Produce as output only the lines below starting at the line with "und unwiderstehlichem Witz." and continuing through the line with "erfolgreichsten Band aller", each one exactly as written.
*** Opening Exercise data ***
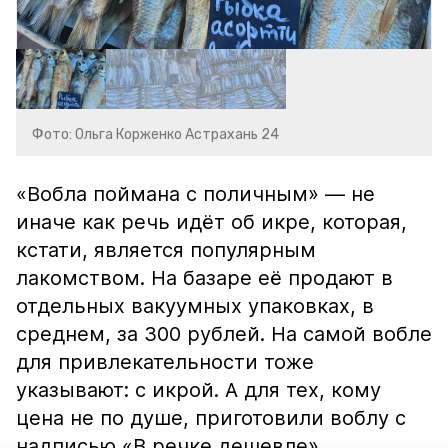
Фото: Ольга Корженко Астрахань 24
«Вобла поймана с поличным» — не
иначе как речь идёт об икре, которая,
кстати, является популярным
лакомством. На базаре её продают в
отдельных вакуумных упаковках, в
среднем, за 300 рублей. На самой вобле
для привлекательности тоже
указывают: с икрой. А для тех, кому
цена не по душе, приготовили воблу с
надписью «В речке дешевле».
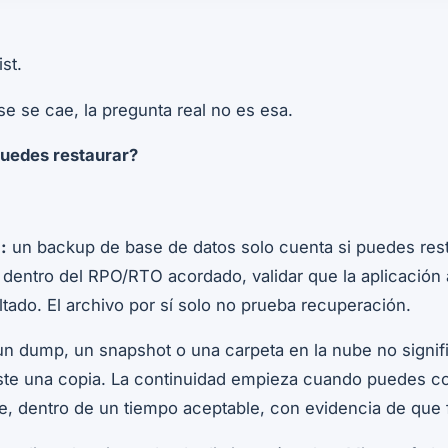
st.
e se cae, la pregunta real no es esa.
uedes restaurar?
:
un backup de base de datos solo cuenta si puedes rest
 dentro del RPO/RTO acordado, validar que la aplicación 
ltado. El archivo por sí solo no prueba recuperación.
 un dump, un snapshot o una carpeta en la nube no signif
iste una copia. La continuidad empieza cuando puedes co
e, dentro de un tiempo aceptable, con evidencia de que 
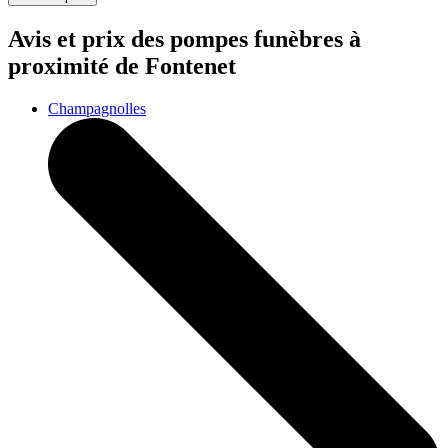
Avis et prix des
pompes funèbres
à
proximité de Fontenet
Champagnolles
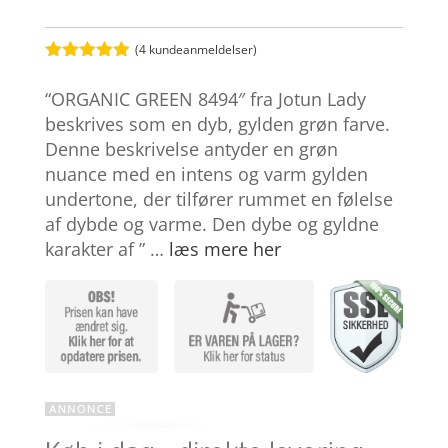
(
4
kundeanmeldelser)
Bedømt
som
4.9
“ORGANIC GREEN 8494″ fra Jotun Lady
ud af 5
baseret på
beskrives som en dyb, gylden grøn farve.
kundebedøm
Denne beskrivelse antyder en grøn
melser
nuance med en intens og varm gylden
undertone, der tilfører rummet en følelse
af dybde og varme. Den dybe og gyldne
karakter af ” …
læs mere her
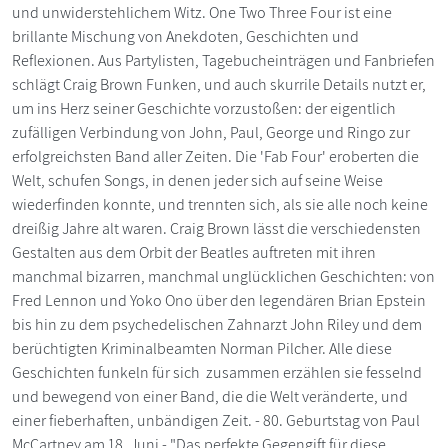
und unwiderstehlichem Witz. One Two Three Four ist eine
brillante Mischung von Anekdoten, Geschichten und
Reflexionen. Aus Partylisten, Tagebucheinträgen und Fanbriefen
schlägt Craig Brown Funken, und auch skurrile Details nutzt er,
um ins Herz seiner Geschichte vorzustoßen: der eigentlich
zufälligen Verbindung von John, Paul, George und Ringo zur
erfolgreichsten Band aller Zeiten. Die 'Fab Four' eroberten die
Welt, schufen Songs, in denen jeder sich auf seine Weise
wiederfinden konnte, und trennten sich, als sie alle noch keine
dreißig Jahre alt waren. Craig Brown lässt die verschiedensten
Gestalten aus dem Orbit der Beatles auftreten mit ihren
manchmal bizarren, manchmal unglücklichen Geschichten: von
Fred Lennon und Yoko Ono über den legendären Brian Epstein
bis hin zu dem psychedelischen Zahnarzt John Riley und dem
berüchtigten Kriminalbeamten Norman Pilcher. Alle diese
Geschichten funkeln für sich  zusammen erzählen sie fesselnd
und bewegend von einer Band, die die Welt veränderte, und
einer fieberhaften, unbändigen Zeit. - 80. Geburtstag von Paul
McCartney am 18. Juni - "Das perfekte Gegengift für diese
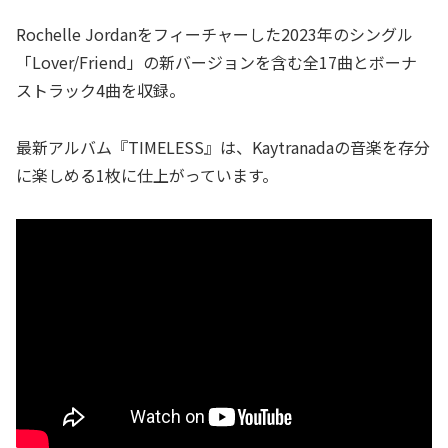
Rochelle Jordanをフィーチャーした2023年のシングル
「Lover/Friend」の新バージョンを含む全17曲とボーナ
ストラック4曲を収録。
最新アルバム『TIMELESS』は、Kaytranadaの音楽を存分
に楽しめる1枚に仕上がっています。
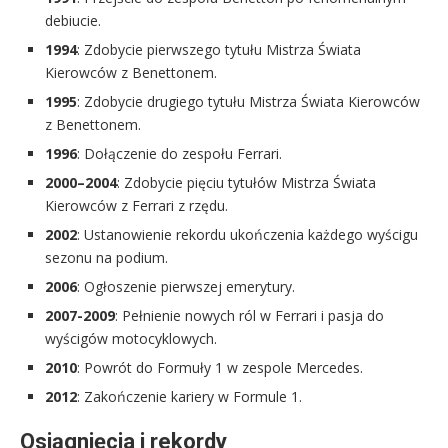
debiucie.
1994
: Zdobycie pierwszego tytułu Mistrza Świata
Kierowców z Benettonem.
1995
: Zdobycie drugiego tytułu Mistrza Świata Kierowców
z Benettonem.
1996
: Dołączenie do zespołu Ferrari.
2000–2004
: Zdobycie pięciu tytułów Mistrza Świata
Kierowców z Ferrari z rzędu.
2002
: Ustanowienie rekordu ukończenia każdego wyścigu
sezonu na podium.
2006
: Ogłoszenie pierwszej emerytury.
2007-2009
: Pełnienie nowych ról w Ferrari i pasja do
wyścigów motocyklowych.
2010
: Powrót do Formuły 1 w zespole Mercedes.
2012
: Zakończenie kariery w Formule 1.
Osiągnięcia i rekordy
*** Closing Exercise data ***
Problem solution:
und unwiderstehlichem Witz. One Two Three Four ist eine
brillante Mischung von Anekdoten, Geschichten und
Reflexionen. Aus Partylisten, Tagebucheinträgen und Fanbriefen
schlägt Craig Brown Funken, und auch skurrile Details nutzt er,
um ins Herz seiner Geschichte vorzustoßen: der eigentlich
zufälligen Verbindung von John, Paul, George und Ringo zur
erfolgreichsten Band aller Zeiten. Die 'Fab Four' eroberten die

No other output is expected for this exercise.